Согласно статистическим представлениям, математические законы природы описывают в лучшем случае наиболее вероятный режим протекания того или иного явления; однако они не исключают полностью, например, возможности того, что Земля может неожиданно сойти со своей орбиты и отправиться странствовать в глубины космического пространства. Статистический подход как бы оставляет за природой возможность «передумать» и не делать того, что наиболее вероятно. Некоторые философы, занимающиеся проблемами естествознания, пришли к заключению, что необъяснимая эффективность математики остается необъяснимой.

Хотя математика - творение чисто человеческое, тот путь, который она открывает нам к различным явлениям природы, приводит к результатам, превосходящим самые смелые ожидания. Как ни парадоксально, но именно абстракции, столь далекие от реальности, позволяют достичь столь многого. Возможно, что искусственное математическое описание не более чем сказка для взрослых, но сказка с моралью, так как человеческий разум обладает огромной силой, даже если эту силу не так-то легко объяснить.

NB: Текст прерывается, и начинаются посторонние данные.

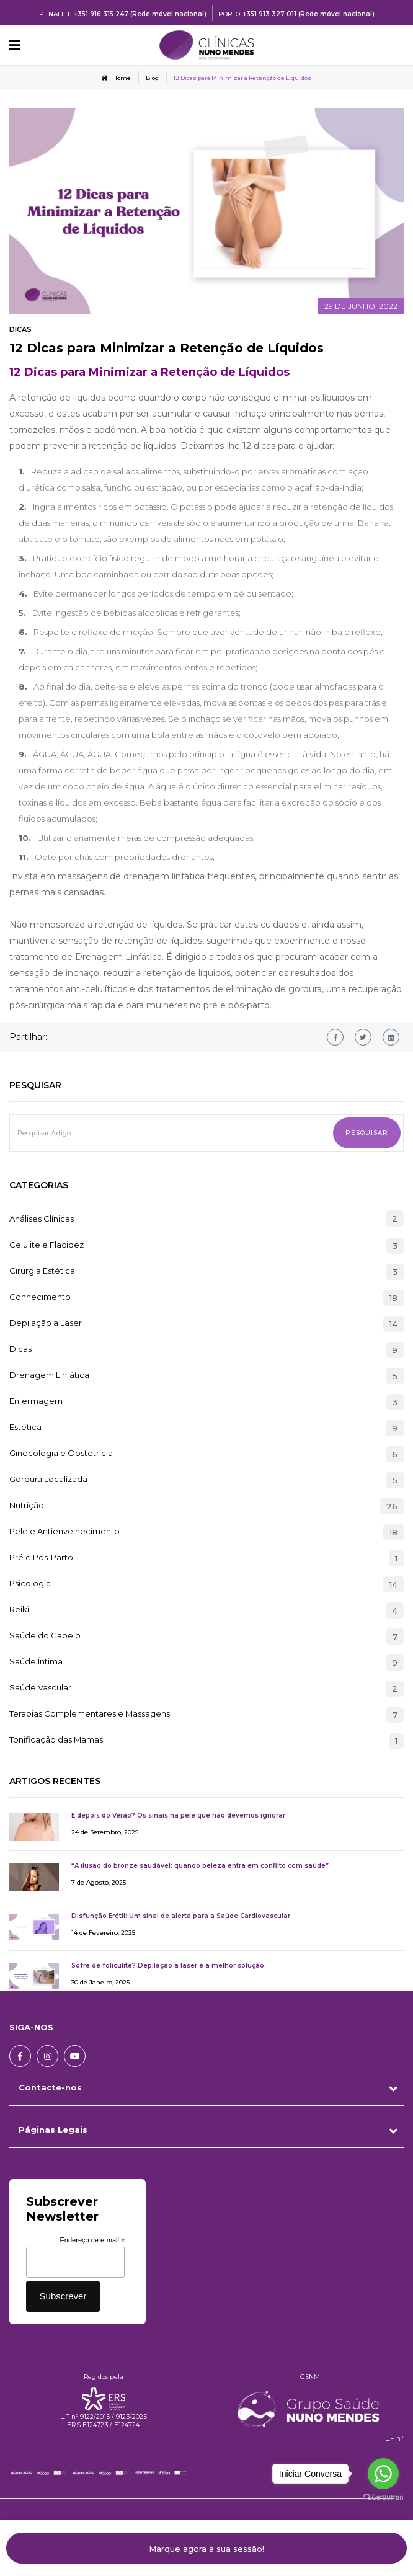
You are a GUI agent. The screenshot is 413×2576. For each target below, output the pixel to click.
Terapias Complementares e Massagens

За успехи математики заплачено определенной ценой, и эта цена - количественный подход к миру. Мы рассматриваем его о точки зрения меры, веса, продолжительности и тому подобных понятий. Такое описание дается в богатом и разнообразном опыте как более полное представление о мире.

Все свершения математики - это свершения человеческого разума. Показав, на что способен человек, математика вселила в людей смелость и уверенность, позволившие им вплотную взяться за разгадку ранее, казалось бы, неприступных тайн космоса, лечение страшных болезней, количественный анализ проблем, относящихся к экономике и устройству человеческого общества, что позволяет надеяться на дальнейший прогресс человечества.

Математика таит в себе ценности не меньшие, чем любое другое творение человеческого духа. Ценности легко воспринимаются, им не всегда воздают должное, но, к счастью, ими пользуются. Познать их труднее, скажем, чем ценности музыки, однако того, кто сумеет преодолеть нелегкий путь познания, ждет богатое вознаграждение. В этих ценностях сосредоточено все, что отличает лучшие творения человеческого духа. Ценности, воплощенные в математике, поистине неисчерпаемы. Единственный вопрос, который может здесь возникнуть, - это вопрос о степени их важности.

Математические истины не следует искать в божественном уме или в структурах Вселенной: математика представляет такой же вид поведения, как и языки, музыкальные системы и уголовные кодексы. «Местом математической реальности является культурная традиция, т.е. континуум символического поведения, - отмечает Л. Уайт. Вместе с тем эта теория проясняет и феномен новаций и прогресса в математике. Идеи взаимодействуют друг с другом в нервных системах людей и таким образом образуют новые синтезы. Если обладатели этих нервных систем отдают себе отчет в том, что произошло, то называют это изобретением или «творением», пользуясь термином Пуанкаре. Если же они не понимают случившегося, то они называют его «открытием» и полагают, будто отыскали нечто во внешнем мире. Это означает, что математические понятия независимы от сознания индивида, однако целиком находятся в пределах культуры.